FOREWORD
Icons of power, speed, and civilization since they were first domesticated thousands of years ago, horses are among the most majestic creatures to wander the earth. The extent to which humans’ lives have been enriched by these animals is immeasurable: many of our most basic habits of work, play, transport, and warfare would have been impossible without them. It is no wonder that this profound relationship has inspired countless works of art, from ancient times to the present. This collection is a sampling across the centuries of the ways horses have been contemplated and celebrated in poetry.
The horse has served as warrior, laborer, mail carrier, competitive athlete, rodeo entertainer, friend, and—above al—object of wonder. In this anthology’s opening section, ‘Entering the World’, Ted Hughes offers a tender evocation of a foal’s first steps on the way to becoming ‘perfect Horse’: ‘His nose / Downy and magnetic, draws him, incredulous, / Towards his mother. And the world is warm / And careful and gentle. Touch by touch / Everything fits him together.’
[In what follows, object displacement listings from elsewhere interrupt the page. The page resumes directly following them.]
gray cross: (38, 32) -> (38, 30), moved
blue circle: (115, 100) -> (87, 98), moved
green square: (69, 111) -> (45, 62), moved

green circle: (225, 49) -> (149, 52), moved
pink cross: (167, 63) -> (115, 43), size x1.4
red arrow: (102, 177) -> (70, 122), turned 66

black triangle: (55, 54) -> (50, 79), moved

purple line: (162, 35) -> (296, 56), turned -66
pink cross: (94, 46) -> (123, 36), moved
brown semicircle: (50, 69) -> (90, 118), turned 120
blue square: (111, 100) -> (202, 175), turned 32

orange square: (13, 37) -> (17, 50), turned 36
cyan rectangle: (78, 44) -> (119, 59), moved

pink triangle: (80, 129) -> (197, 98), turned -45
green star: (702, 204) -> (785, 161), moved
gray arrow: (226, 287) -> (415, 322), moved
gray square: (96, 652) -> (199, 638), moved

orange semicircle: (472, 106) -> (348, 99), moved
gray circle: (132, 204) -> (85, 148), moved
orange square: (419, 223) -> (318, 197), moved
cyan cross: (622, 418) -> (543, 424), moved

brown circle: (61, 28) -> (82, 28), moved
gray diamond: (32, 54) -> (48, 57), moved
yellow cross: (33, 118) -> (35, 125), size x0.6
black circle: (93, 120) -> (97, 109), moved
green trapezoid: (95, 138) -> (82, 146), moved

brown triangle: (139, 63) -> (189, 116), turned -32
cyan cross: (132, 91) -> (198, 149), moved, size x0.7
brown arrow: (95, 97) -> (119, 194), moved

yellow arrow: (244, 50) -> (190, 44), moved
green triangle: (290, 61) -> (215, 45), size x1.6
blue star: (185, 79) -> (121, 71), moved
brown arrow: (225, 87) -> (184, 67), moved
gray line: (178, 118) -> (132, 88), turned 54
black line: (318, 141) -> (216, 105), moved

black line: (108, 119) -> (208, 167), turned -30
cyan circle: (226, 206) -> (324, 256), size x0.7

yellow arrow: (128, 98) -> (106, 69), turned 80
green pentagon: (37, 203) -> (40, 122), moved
The following section, ‘Horse and Rider’, focuses on the elemental human–horse connection, with poems by E. E. Cummings, Basil Bunting, and Richard Wilbur, along with perhaps the most famous contemporary poem about a journey on horseback—Robert Frost’s ‘Stopping byWoods on a Snowy Evening—in which a horse, for a change, wonders at human mystery.
‘Horses in Mind’ ventures into abstract and dreamlike manifestations.For Witter Bynner and Sylvia Plath, untamed horses are apt metaphors for the elusiveness of language. Paul Muldoon ponders ‘if I’m a man dreaming I’m a plowhorse / or a great plowhorse dreaming I’m a man.’ And Carl Phillips imagines that a ‘horse is entering / the sea, and the sea / holds it.’
Elsewhere, horses are honored for their pastoral and hunting work by poets such as Gary Snyder, Maxine Kumin, and Seamus Heaney. Poems by Homer, Virgil, Shakespeare, Tennyson, and others commemorate the horse’s role in battle, and a brief section touches on the colorful tradition of cowboy poetry on the American frontier.
The poems in ‘Equine Encounters’ describe revelatory meetings between our species, and in the final section poets honor the horse in memory and in grief. ‘They have pulled our ploughs and borne our load,’ writes Edwin Muir. ‘But that free servitude still can pierce our hearts.’ Thanks to the amazing bond we have known with horses throughout history, ‘Our life is changed; their coming our beginning.’